Lewis Thomas Drummond (May 28, 1813 – November 24, 1882) was a Quebec lawyer, judge and political figure.
He was born in Coleraine, County Londonderry in present day Northern Ireland in 1813. His father, an attorney, died while he was young and he came to Lower Canada with his mother in 1825. He studied at the Séminaire de Nicolet, then studied law with Charles Dewey Day in Montreal and was called to the bar in 1836. He set up practice in Montreal and defended a number of persons involved in the Lower Canada Rebellion. Drummond, a supporter of Louis-Hippolyte Lafontaine, was elected to the Legislative Assembly for the city of Montreal in an 1844 by-election, but was defeated in the general election that followed. However, he was elected in Portneuf. In 1848, he was named Queen's Counsel and, in the same year, was elected to represent Shefford in the assembly. Drummond was a director of the Montreal City and District Savings Bank, president of the Stanstead, Shefford and Chambly Railroad and helped found the Garden River Mining Company. He was solicitor general for Canada East from 1848 to 1851, a post that was not part of the cabinet at the time. In 1851, he became attorney general for Canada East, serving until 1856. Although he had become a seigneur by marriage, he developed legislation limiting seigneurial privileges which was later amended to abolish seigneurial tenure.

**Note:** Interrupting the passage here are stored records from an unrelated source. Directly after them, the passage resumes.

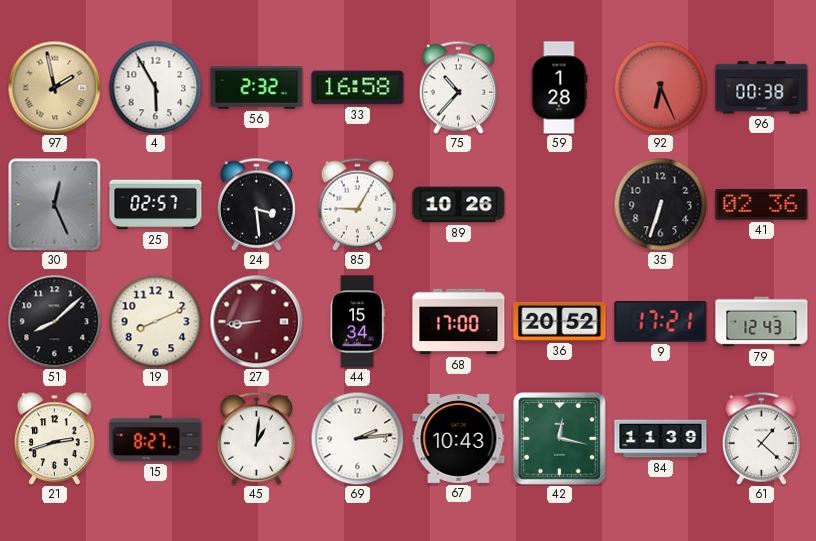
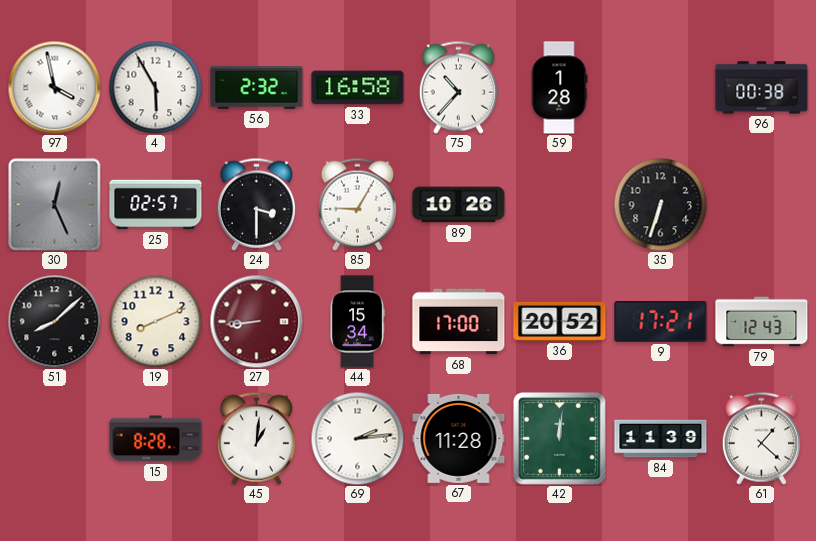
97: 1:58 -> 3:58
97 dial: champagne -> white
92: 6:26 -> none
24: 3:29 -> 3:30
41: 02:36 -> none
21: 2:42 -> none
15: 8:27 -> 8:28
67: 10:43 -> 11:28
42: 12:17 -> 12:01
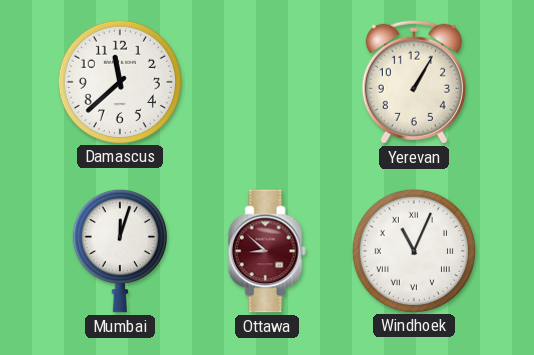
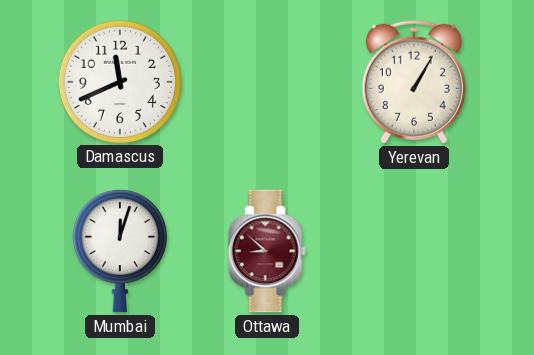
Damascus: 11:38 -> 11:41
Windhoek: 11:04 -> none
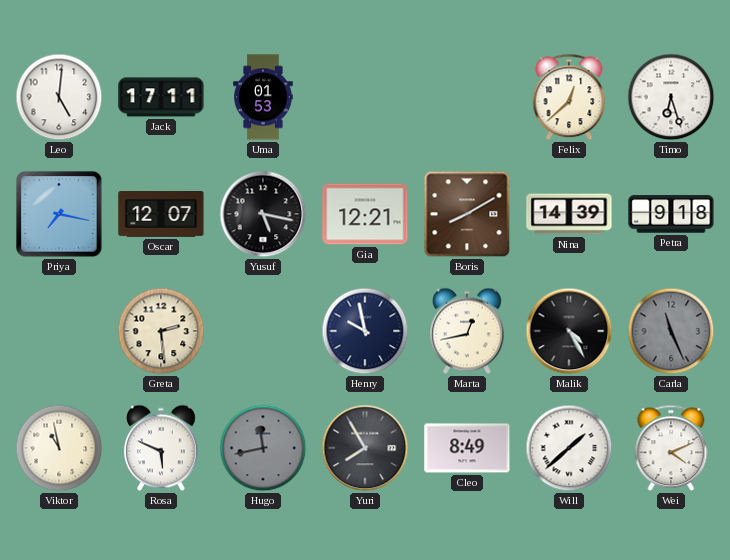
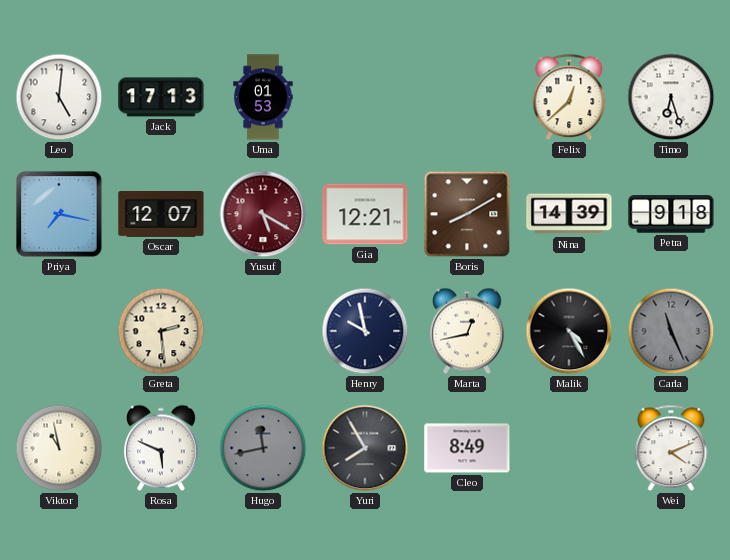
Jack: 17:11 -> 17:13
Yusuf: 5:17 -> 5:20
Yusuf dial: black -> burgundy
Will: 1:38 -> none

He was reelected in Shefford in 1858; however, when he was forced to run in a by-election for his seat after being named attorney general, he was defeated but was then elected in Lotbinière. In 1861, he was elected in Rouville; however, when he was named to the executive council as Commissioner of Public Works, he was unable to gain reelection and was forced to resign. In 1864, he was named puisne judge in the Court of Queen's Bench. He retired due to poor health in 1873.
He died in Montreal in 1882 from chronic bronchitis.